-------- Provided records
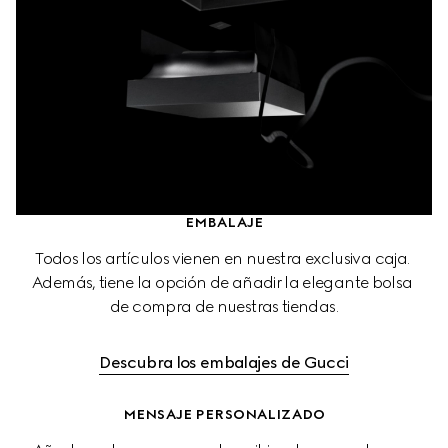
EMBALAJE
Todos los artículos vienen en nuestra exclusiva caja. 
Además, tiene la opción de añadir la elegante bolsa 
de compra de nuestras tiendas.
Descubra los embalajes de Gucci
MENSAJE PERSONALIZADO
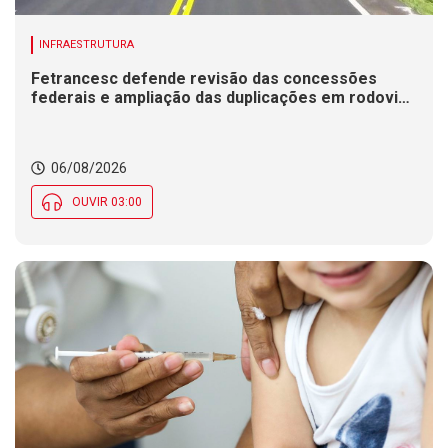
INFRAESTRUTURA
Fetrancesc defende revisão das concessões
federais e ampliação das duplicações em rodovias
de SC
06/08/2026
OUVIR 03:00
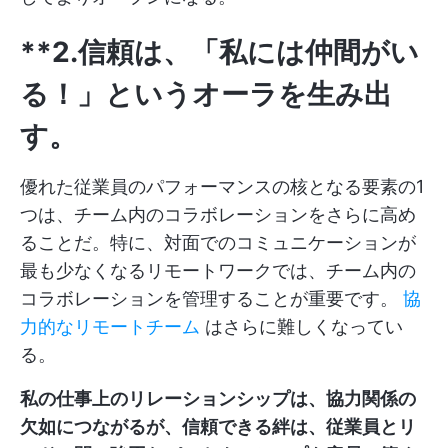
**2.信頼は、「私には仲間がい
る！」というオーラを生み出
す。
優れた従業員のパフォーマンスの核となる要素の1
つは、チーム内のコラボレーションをさらに高め
ることだ。特に、対面でのコミュニケーションが
最も少なくなるリモートワークでは、チーム内の
コラボレーションを管理することが重要です。
協
力的なリモートチーム
はさらに難しくなってい
る。
私の仕事上のリレーションシップは、協力関係の
欠如につながるが、信頼できる絆は、従業員とリ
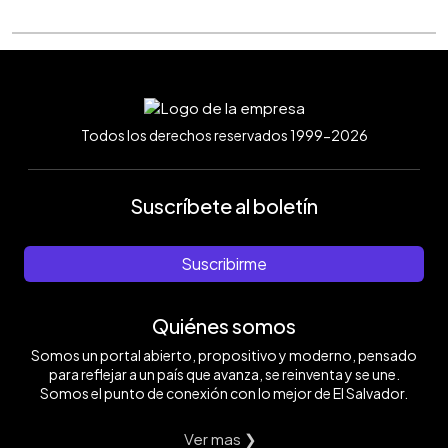
Todos los derechos reservados 1999-2026
Suscríbete al boletín
Suscribirme
Quiénes somos
Somos un portal abierto, propositivo y moderno, pensado
para reflejar a un país que avanza, se reinventa y se une.
Somos el punto de conexión con lo mejor de El Salvador.
Ver mas ❯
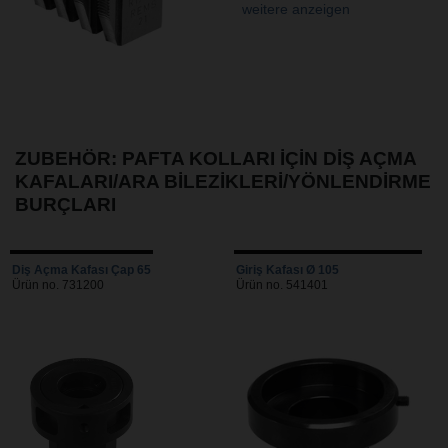
weitere anzeigen
ZUBEHÖR: PAFTA KOLLARI IÇIN DIŞ AÇMA
KAFALARI/ARA BILEZIKLERI/YÖNLENDIRME
BURÇLARI
Diş Açma Kafası Çap 65
Giriş Kafası Ø 105
Ürün no. 731200
Ürün no. 541401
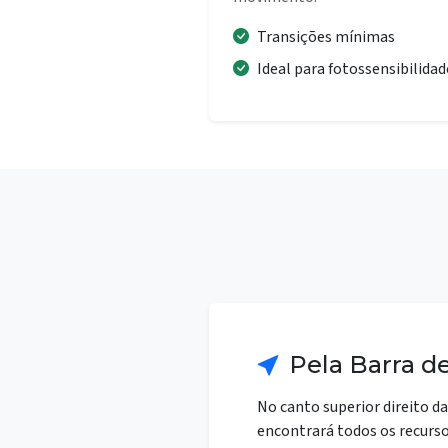
Transições mínimas
Ideal para fotossensibilidad
Pela Barra d
No canto superior direito da
encontrará todos os recurso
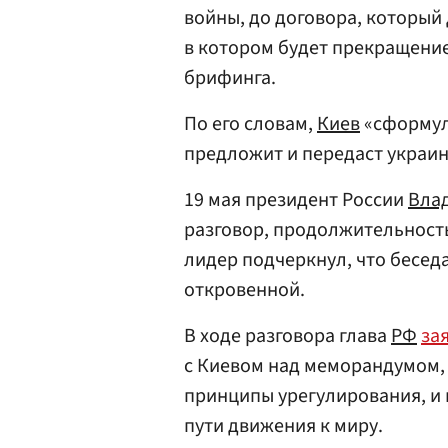
войны, до договора, которы
в котором будет прекращение
брифинга.
По его словам,
Киев
«сформул
предложит и передаст украи
19 мая президент России
Вла
разговор, продолжительность
лидер подчеркнул, что бесед
откровенной.
В ходе разговора глава
РФ
за
с Киевом над меморандумом,
принципы урегулирования, и
пути движения к миру.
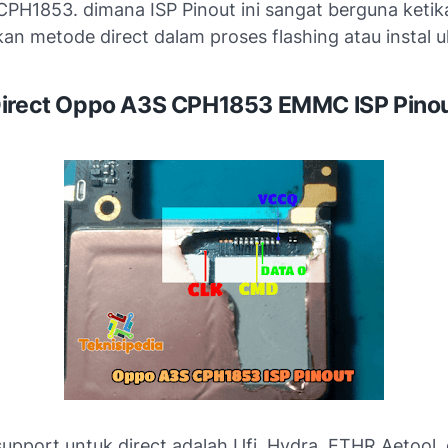
PH1853. dimana ISP Pinout ini sangat berguna ketik
n metode direct dalam proses flashing atau instal u
irect Oppo A3S CPH1853 EMMC ISP Pino
upport untuk direct adalah Ufi, Hydra, ETHR Aetool 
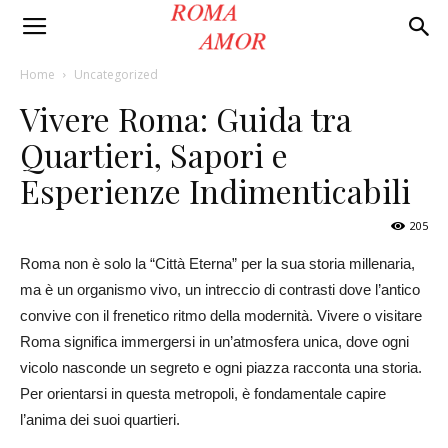
Roma
Home
Uncategorized
Vivere Roma: Guida tra
Amor
Quartieri, Sapori e
Esperienze Indimenticabili
205
Roma non è solo la “Città Eterna” per la sua storia millenaria,
ma è un organismo vivo, un intreccio di contrasti dove l’antico
convive con il frenetico ritmo della modernità. Vivere o visitare
Roma significa immergersi in un’atmosfera unica, dove ogni
vicolo nasconde un segreto e ogni piazza racconta una storia.
Per orientarsi in questa metropoli, è fondamentale capire
l’anima dei suoi quartieri.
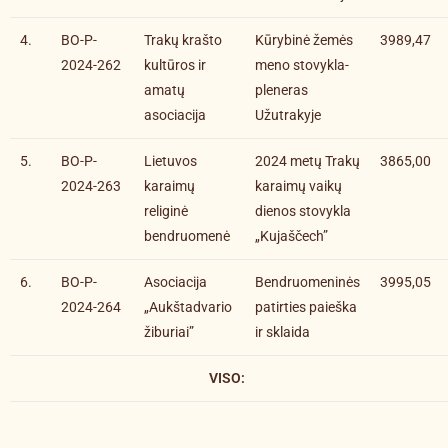
4.
BO-P-
Trakų krašto
Kūrybinė žemės
3989,47
2024-262
kultūros ir
meno stovykla-
amatų
pleneras
asociacija
Užutrakyje
5.
BO-P-
Lietuvos
2024 metų Trakų
3865,00
2024-263
karaimų
karaimų vaikų
religinė
dienos stovykla
bendruomenė
„Kujaščech”
6.
BO-P-
Asociacija
Bendruomeninės
3995,05
2024-264
„Aukštadvario
patirties paieška
žiburiai”
ir sklaida
VISO:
----------------
Goal of the exercise>
Please find every line in the listing that holds the string "Roma" and copy it.

Exercise answer>
Roma
Vivere Roma: Guida tra
Roma non è solo la “Città Eterna” per la sua storia millenaria,
Roma significa immergersi in un’atmosfera unica, dove ogni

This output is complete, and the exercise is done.